I need to have a bit of a wallow/rant.
I;m pregnant at 43 for the fourth time in a year. 4 + 3.
I don't get to do the being excited bit
I have refused a six week scan but will go for a 7 or 8 week one. I can't face the EPU ever again - I am truly traumatised by it, and I really cannot ever set foot in that waiting room or scan room ever, ever again. so it will be a private one.
I had very strong symptoms until Wednesday - but nothing now. Glands don't feel swollen, no sickness, and most importantly breasts no longer tender/sore.

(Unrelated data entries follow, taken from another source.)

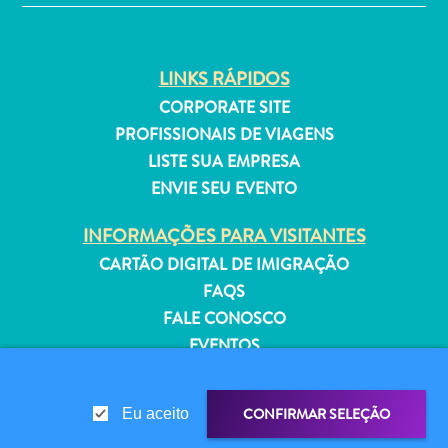
Estar
Onde
ficar
LINKS RÁPIDOS
CORPORATE SITE
PROFISSIONAIS DE VIAGENS
LISTE SUA EMPRESA
ENVIE SEU EVENTO
INFORMAÇÕES PARA VISITANTES
CARTÃO DIGITAL DE IMIGRAÇÃO
FAQS
FALE CONOSCO
EVENTOS
GUIA TURÍSTICO
CONFIRMAR SELEÇÃO
Eu aceito
SOBRE O SITE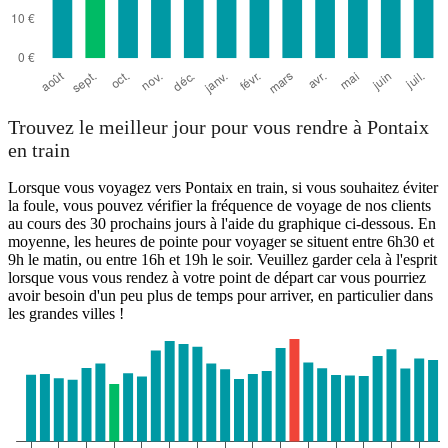
Trouvez le meilleur jour pour vous rendre à Pontaix
en train
Lorsque vous voyagez vers Pontaix en train, si vous souhaitez éviter
la foule, vous pouvez vérifier la fréquence de voyage de nos clients
au cours des 30 prochains jours à l'aide du graphique ci-dessous. En
moyenne, les heures de pointe pour voyager se situent entre 6h30 et
9h le matin, ou entre 16h et 19h le soir. Veuillez garder cela à l'esprit
lorsque vous vous rendez à votre point de départ car vous pourriez
avoir besoin d'un peu plus de temps pour arriver, en particulier dans
les grandes villes !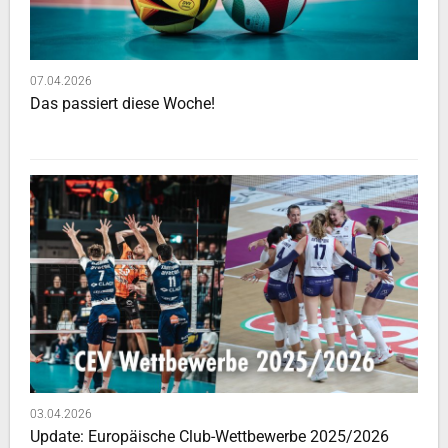
07.04.2026
Das passiert diese Woche!
03.04.2026
Update: Europäische Club-Wettbewerbe 2025/2026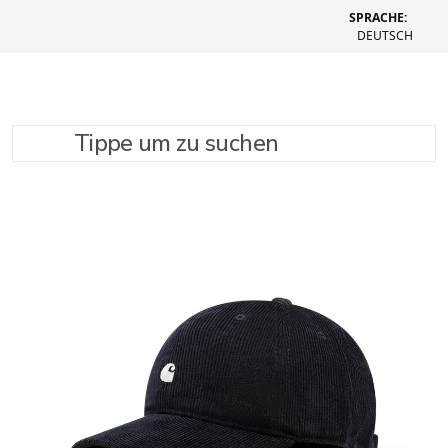
SPRACHE:
DEUTSCH
Tippe um zu suchen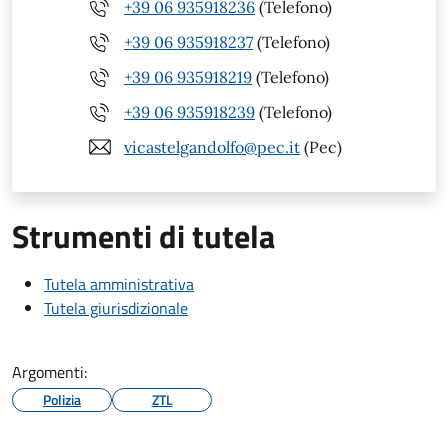
+39 06 935918236
(Telefono)
+39 06 935918237
(Telefono)
+39 06 935918219
(Telefono)
+39 06 935918239
(Telefono)
vicastelgandolfo@pec.it
(Pec)
Strumenti di tutela
Tutela amministrativa
Tutela giurisdizionale
Argomenti:
Polizia
ZTL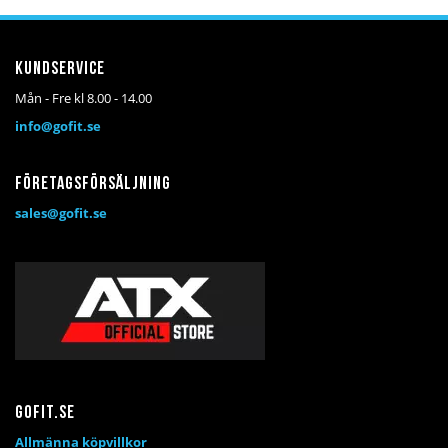
önskelista
jämför
kundvagn
önskelista
jämför
kundv
Kundservice
Mån - Fre kl 8.00 - 14.00
info@gofit.se
Företagsförsäljning
sales@gofit.se
Gofit.se
Allmänna köpvillkor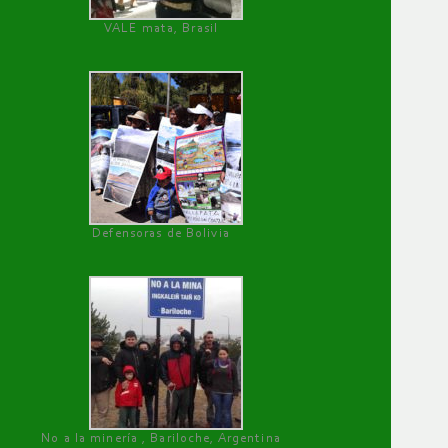
VALE mata, Brasil
Defensoras de Bolivia
No a la minería , Bariloche, Argentina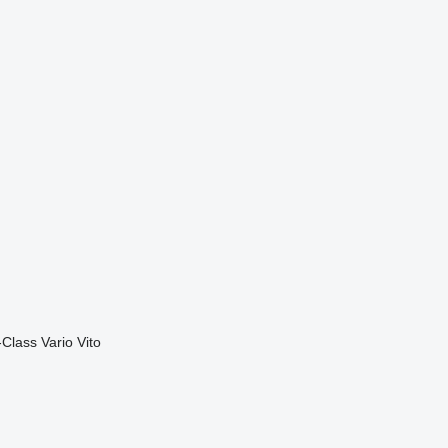
-Class
Vario
Vito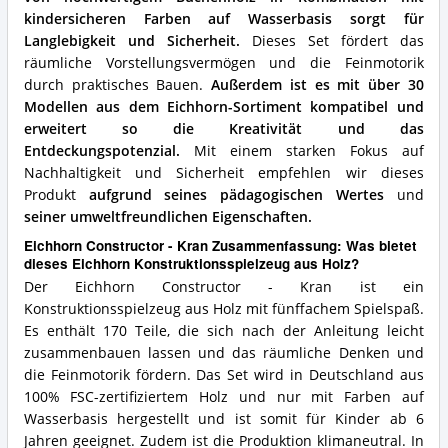
kindersicheren Farben auf Wasserbasis sorgt für
Langlebigkeit und Sicherheit.
Dieses Set fördert das
räumliche Vorstellungsvermögen und die Feinmotorik
durch praktisches Bauen.
Außerdem ist es mit über 30
Modellen aus dem Eichhorn-Sortiment kompatibel und
erweitert so die Kreativität und das
Entdeckungspotenzial.
Mit einem starken Fokus auf
Nachhaltigkeit und Sicherheit empfehlen wir dieses
Produkt
aufgrund seines pädagogischen Wertes
und
seiner umweltfreundlichen Eigenschaften.
Eichhorn Constructor - Kran Zusammenfassung: Was bietet
dieses Eichhorn Konstruktionsspielzeug aus Holz?
Der Eichhorn Constructor - Kran ist ein
Konstruktionsspielzeug aus Holz mit fünffachem Spielspaß.
Es enthält 170 Teile, die sich nach der Anleitung leicht
zusammenbauen lassen und das räumliche Denken und
die Feinmotorik fördern. Das Set wird in Deutschland aus
100% FSC-zertifiziertem Holz und nur mit Farben auf
Wasserbasis hergestellt und ist somit für Kinder ab 6
Jahren geeignet. Zudem ist die Produktion klimaneutral. In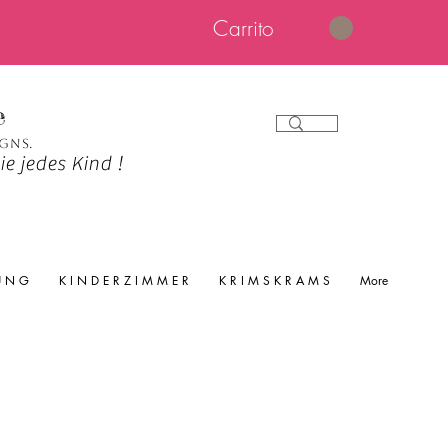
Carrito
e
igns.
e jedes Kind !
 U N G
K I N D E R Z I M M E R
K R I M S K R A M S
More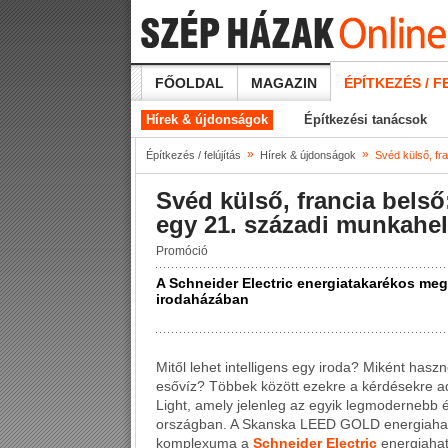
FŐOLDAL
MAGAZIN
ÉPÍTKEZÉS / F
Hírek & újdonságok
Építkezési tanácsok
»
»
Építkezés / felújítás
Hírek & újdonságok
Svéd külső, fr
Svéd külső, francia bels
egy 21. századi munkahe
Promóció
A Schneider Electric energiatakarékos me
irodaházában
Mitől lehet intelligens egy iroda? Miként has
esővíz? Többek között ezekre a kérdésekre ad
Light, amely jelenleg az egyik legmodernebb
országban. A Skanska LEED GOLD energiahat
komplexuma a
Schneider Electric
energiahat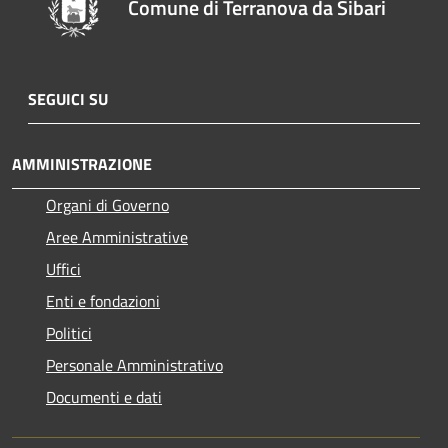
Comune di Terranova da Sibari
SEGUICI SU
AMMINISTRAZIONE
Organi di Governo
Aree Amministrative
Uffici
Enti e fondazioni
Politici
Personale Amministrativo
Documenti e dati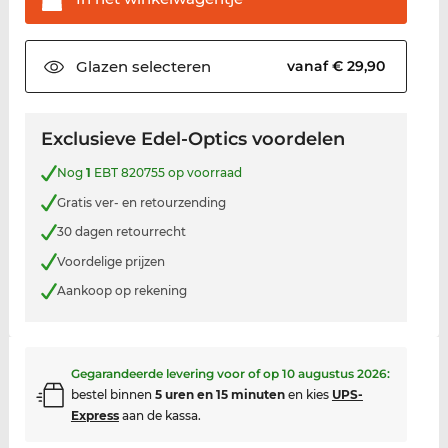
Glazen
selecteren
vanaf € 29,90
Exclusieve Edel-Optics voordelen
Nog
1
EBT 820755 op voorraad
Gratis ver- en retourzending
30 dagen retourrecht
Voordelige prijzen
Aankoop op rekening
Gegarandeerde levering voor of op
10 augustus 2026
:
bestel binnen
5 uren en 15 minuten
en kies
UPS-
Express
aan de kassa.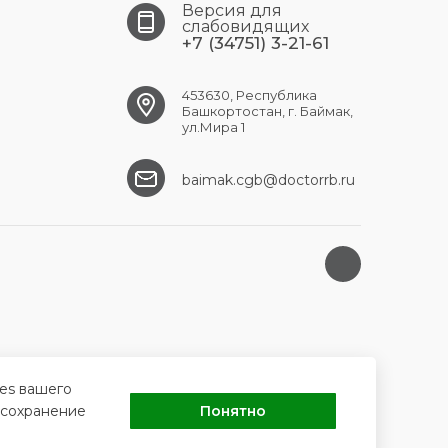
Версия для
слабовидящих
+7 (34751) 3-21-61
453630, Республика
Башкортостан, г. Баймак,
ул.Мира 1
baimak.cgb@doctorrb.ru
ies вашего
 сохранение
Понятно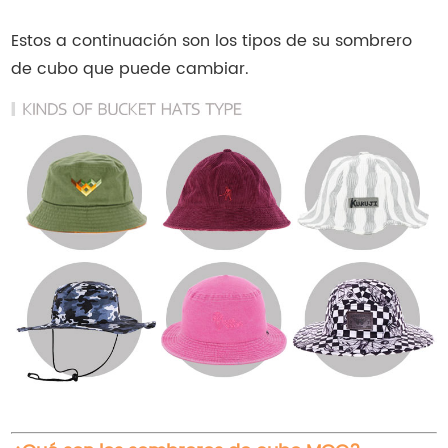
Estos a continuación son los tipos de su sombrero
de cubo que puede cambiar.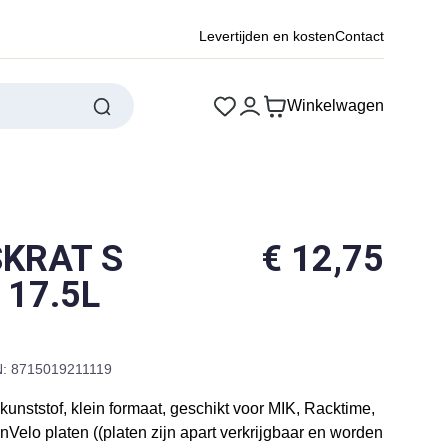
Levertijden en kosten
Contact
Winkelwagen
SKRAT S
€
12,75
 17.5L
: 8715019211119
 kunststof, klein formaat, geschikt voor MIK, Racktime,
Velo platen ((platen zijn apart verkrijgbaar en worden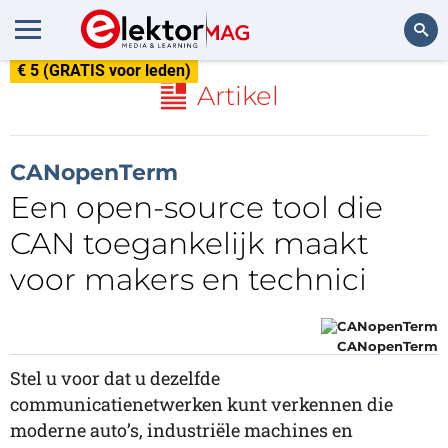
€ 5 (GRATIS voor leden)
Zoeken
Artikel
CANopenTerm
Een open-source tool die
CAN toegankelijk maakt
voor makers en technici
CANopenTerm
Stel u voor dat u dezelfde
communicatienetwerken kunt verkennen die
moderne auto’s, industriële machines en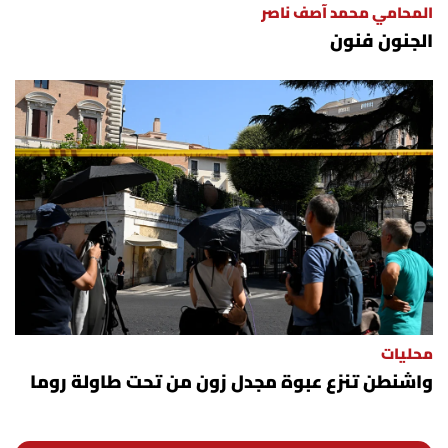
المحامي محمد آصف ناصر
الجنون فنون
محليات
واشنطن تنزع عبوة مجدل زون من تحت طاولة روما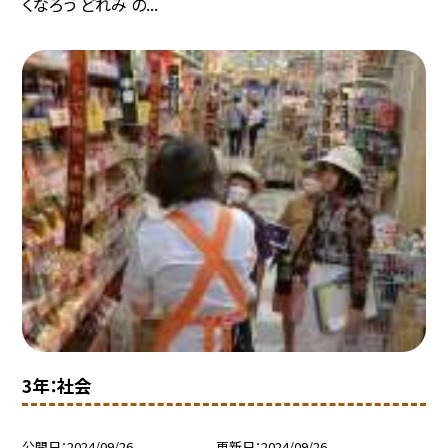
くなろう どれみ の...
3年：社会
公開日
2024/09/26
更新日
2024/09/26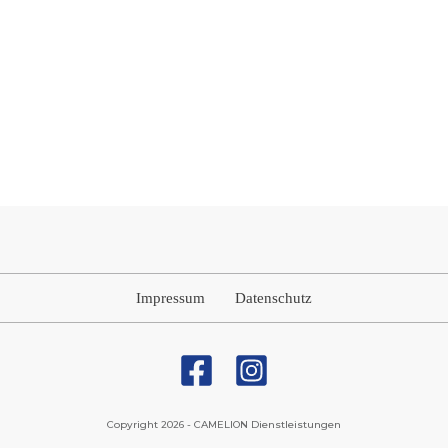
Impressum
Datenschutz
Copyright
2026
-
CAMELION Dienstleistungen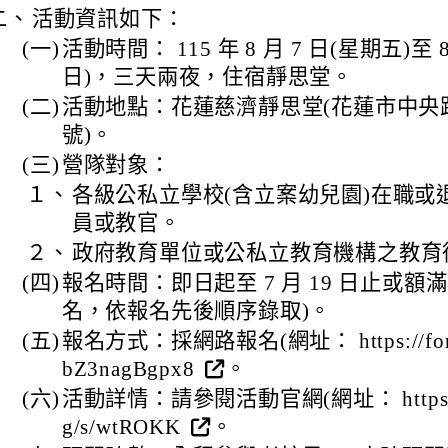
二、
活動資訊如下：
(一)
活動時間： 115 年 8 月 7 日(星期五)至 8
日)，三天兩夜，住宿靜思堂。
(二)
活動地點：花蓮慈濟靜思堂(花蓮市中央路 3
號)。
(三)
營隊對象：
１、
各級公私立學校(含立案幼兒園)在職或
員或教官。
２、
政府教育單位或公私立教育機構之教育
(四)
報名時間：即日起至 7 月 19 日止或額滿
名，依報名先後順序錄取)。
(五)
報名方式：採網路報名(網址： https://forms
bZ3nagBgpx8
。
(六)
活動詳情：請參閱活動官網(網址： https://url
g/s/wtROKK
。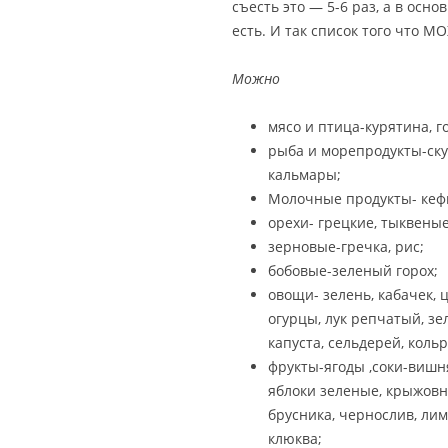
съесть это — 5-6 раз, а в осно
есть. И так список того что М
Можно
мясо и птица-курятина, г
рыба и морепродукты-ску
кальмары;
Молочные продукты- кефи
орехи- грецкие, тыквеные
зерновые-гречка, рис;
бобовые-зеленый горох;
овощи- зелень, кабачек, 
огурцы, лук репчатый, зе
капуста, сельдерей, кольр
фрукты-ягоды ,соки-вишня
яблоки зеленые, крыжовн
брусника, чернослив, лим
клюква;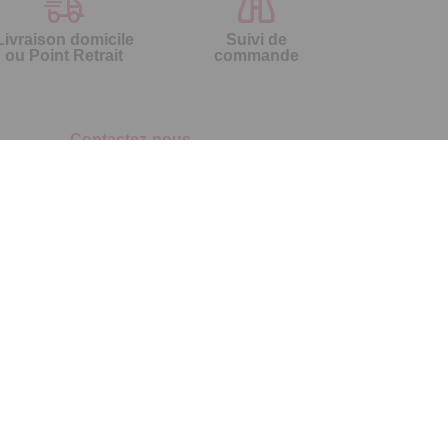
Livraison domicile
Suivi de
ou Point Retrait
commande
Contactez-nous
Par
Messenger
Service 0.50€ /
Téléphone :
min
0892 461 461
+ prix appel
Du lundi au samedi de 8h à 20h
et le dimanche de 9h à 13h
Par email :
Contactez-nous
Par courrier :
Temps L - 59685
LILLE CEDEX 9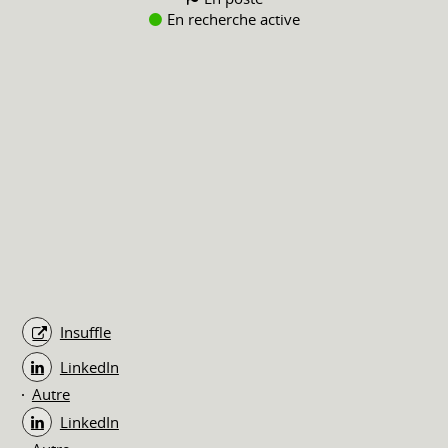
En recherche active
Insuffle
LinkedIn
Autre
LinkedIn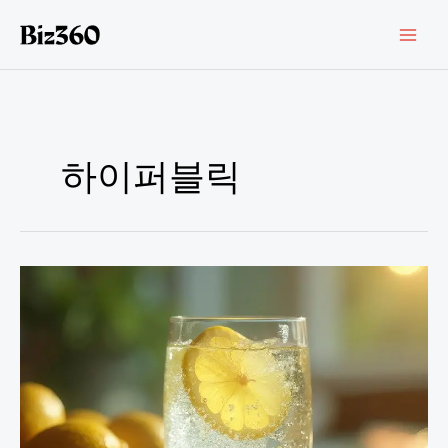
콘
텐
츠
로
건
너
뛰
기
하이퍼블릭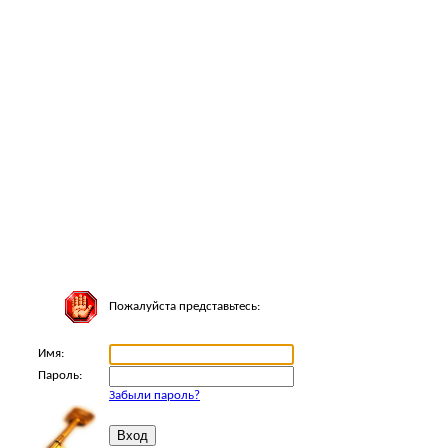
Пожалуйста представьтесь:
Имя:
Пароль:
Забыли пароль?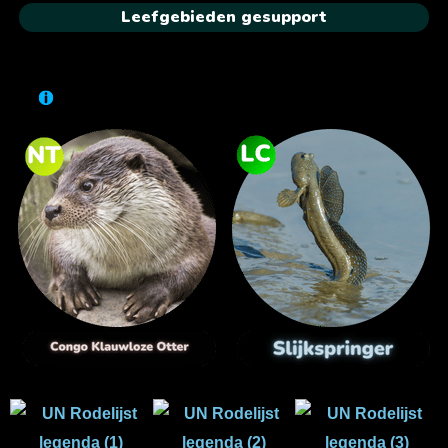
Leefgebieden gesupport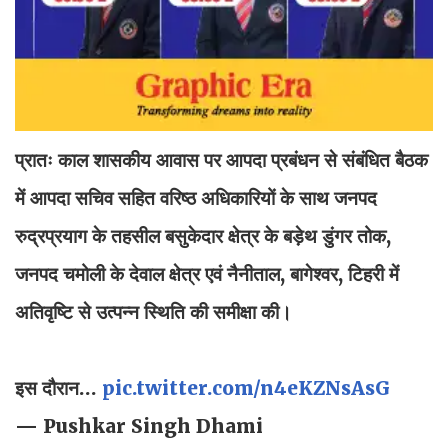
प्रातः काल शासकीय आवास पर आपदा प्रबंधन से संबंधित बैठक
में आपदा सचिव सहित वरिष्ठ अधिकारियों के साथ जनपद
रुद्रप्रयाग के तहसील बसुकेदार क्षेत्र के बड़ेथ डुंगर तोक,
जनपद चमोली के देवाल क्षेत्र एवं नैनीताल, बागेश्वर, टिहरी में
अतिवृष्टि से उत्पन्न स्थिति की समीक्षा की।
इस दौरान…
pic.twitter.com/n4eKZNsAsG
— Pushkar Singh Dhami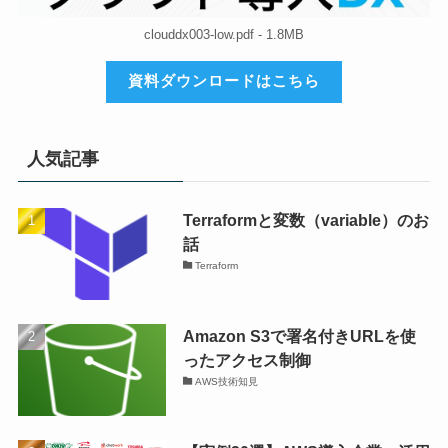
clouddx003-low.pdf - 1.8MB
資料ダウンロードはこちら
人気記事
Terraformと変数（variable）のお
話
Terraform
Amazon S3で署名付きURLを使
ったアクセス制御
AWS技術知見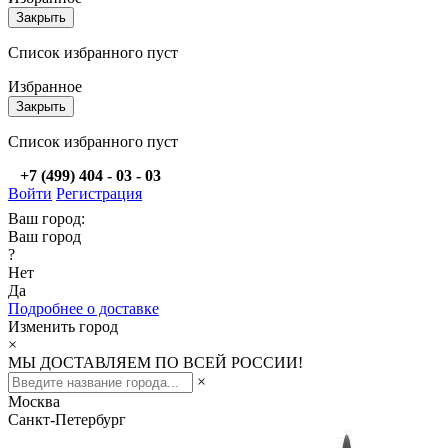
Закрыть
Список избранного пуст
Избранное
Закрыть
Список избранного пуст
+7 (499) 404 - 03 - 03
Войти
Регистрация
Ваш город:
Ваш город
?
Нет
Да
Подробнее о доставке
Изменить город
×
МЫ ДОСТАВЛЯЕМ ПО ВСЕЙ РОССИИ!
×
Москва
Санкт-Петербург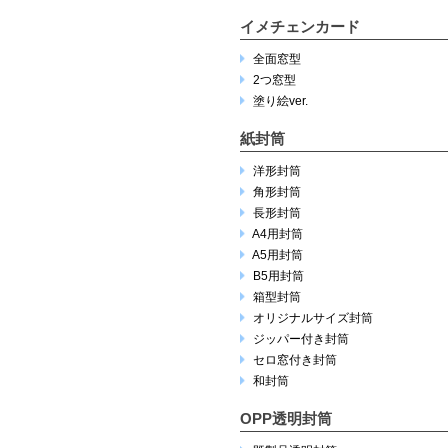
イメチェンカード
全面窓型
2つ窓型
塗り絵ver.
紙封筒
洋形封筒
角形封筒
長形封筒
A4用封筒
A5用封筒
B5用封筒
箱型封筒
オリジナルサイズ封筒
ジッパー付き封筒
セロ窓付き封筒
和封筒
OPP透明封筒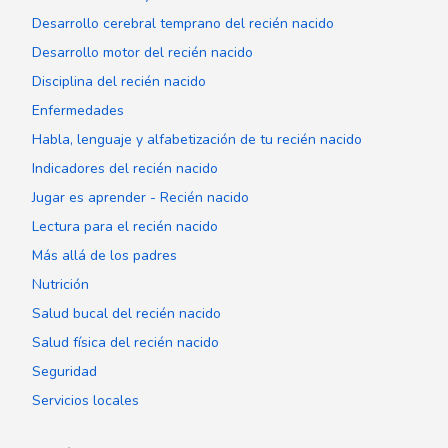
Desarrollo cerebral temprano del recién nacido
Desarrollo motor del recién nacido
Disciplina del recién nacido
Enfermedades
Habla, lenguaje y alfabetización de tu recién nacido
Indicadores del recién nacido
Jugar es aprender - Recién nacido
Lectura para el recién nacido
Más allá de los padres
Nutrición
Salud bucal del recién nacido
Salud física del recién nacido
Seguridad
Servicios locales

It's fucked up again hasn't it. :(
And what's more on Tuesday we had our test results which show no causes (ie: I don't have clotting disorders, and neither of us carries genetic problems).
Which most people think is good news, but it's the worst possible news because it means my eggs are basically too old and fucked.
So she said an option might be donor eggs, but there is probably no way we'll ever get to do that. I just can't imagne putting myself through it, and there is a massive egg shortage.
Fuck it all, I feel like fucking dying.
I know it'll get better and whatever is going to happen with this pregnancy will happen, and I will feel stronger again, but fuck me, this is tough.y.
Sorry for self-indulgent rant, but I thought this was the place to do it, probably.